Of the 20 storefronts on this two-block stretch of Figueroa Street. Patrick figures he has brokered or is brokering the sales of more than half of them, just in the last year.
“I kind of play chess with these buildings here,” he said. “A building at a time. One step at a time. We’ll get it done.”
The New Urban Landlords
Dave Walker and his partners at Engine Real Estate just bought one of the buildings that Patrick Dilanian represented.
“My goal is to build a portfolio and own while this area improves,” Dave said. “Up and down the street, up and down Figueroa.”
Dave Walker (right) with business partner Jeffrey Birkmeyer. Walker recently bought Frank’s Camera. (Photo credit: Rafael Cardenas)
Dave is a member of another key group in the Gentrification Industrial Complex: Commercial real estate investors.
One interesting thing about Dave and other investors who’ve taken a recent interest in neighborhoods like Highland Park is that, until recently, their portfolios were filled with properties far different than those found here.
Dave has spent most of his career developing “suburban, quasi-urban sprawling shopping centers,” he said. “You know, typically, with big-box retailers and things like that.”
But the suburbs are getting poorer, and the potential for high returns on an investment in a sprawling shopping mall has mostly been tapped out. Meanwhile, back in certain urban neighborhoods, places once considered “disinvested” because investors like Dave avoided them for so long, investment returns have started to soar.
One urban neighborhood Dave recently watched go through the cycle of gentrification is Abbott Kinney, on the west side of Los Angeles across town from Highland Park. Property values there, he said, went “from hundreds of dollars a square foot to multiple thousands of dollars a square foot – right under my nose. And I was very frustrated that I wasn’t participating in it. And I kind of swore that I wasn’t going to let that happen again,” he said.
And then Dave Walker found a cavernous building on Figueroa Street known to locals as Frank’s Camera. It was a giant camera emporium that did business in Highland Park for decades, until its elderly owners, Frank and Vera Vacek, retired a few years ago. With investors, Dave just bought the building for $3.4 million. After rehabilitating it and leasing it out, they hope to see a 25 percent return on their investment.

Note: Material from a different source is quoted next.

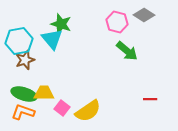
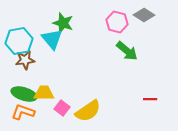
green star: moved 2 px right, 1 px up
brown star: rotated 12 degrees clockwise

Inside Frank’s Camera, which went out of business in October 2014. (Photo credit: Krissy Clark)
“This does remind me of my grandmother’s basement, just a little bit,” he said when he visited the building in October.
Dave has spent the last few months giving tours of the place. First he had to court potential investors to help him finance the building’s purchase and renovation. He secured a handful of “high net worth” individuals, as they’re called—mostly friends and people he knew from his shopping mall days.
As he woos potential tenants, he tries to prepare them for what they will see.
A team of workers has filled 15 dumpsters with years of the store’s old inventory – three stories piled with old cameras, lenses, film, tripods and other photography paraphernalia. Not to mention the remnants of uninvited visitors to the long-vacant building – broken vodka bottles, small animal cages, blow-up doll sex toys.
But as Dave Walker helps people weave through the detritus, what he wants to focus on are the building’s “good bones.”
“You can see where the plaster has come off the walls,” he told a pair of potential tenants who own several trendy bars and restaurants in Los Angeles. “And you can see what’s cooking. We’ve got exposed brick, laying right behind that.”
“Oooh,” one of the potential tenants said.
“It’s got that intangible which is hard to come by, which is the cool factor,” Dave said.
He took them outside for his final pitch: Sure it looks bad now, but imagine on the top floor, offices for tech start-ups, Dave said. “A little cliché,” he said, “but there’s not a lot of it around. It’s an opportunity.”
And downstairs? “We think bar. Restaurant. We think potential gym,” Dave continued. Maybe the neighborhood would like one of those upscale spinning gyms, he posited. “Soul Cycle? Even though it’s not the right demographic for them – yet.”
Yet.
That little word is the key to the business plans of investors like Dave Walker. To make real money in a neighborhood like Highland Park you need to buy property before the demographics change too much, when prices are still relatively cheap. And then you need to do what you can to make sure the demographics keep changing, so people who can afford to shop at more expensive businesses keep coming, and you can rent to those businesses.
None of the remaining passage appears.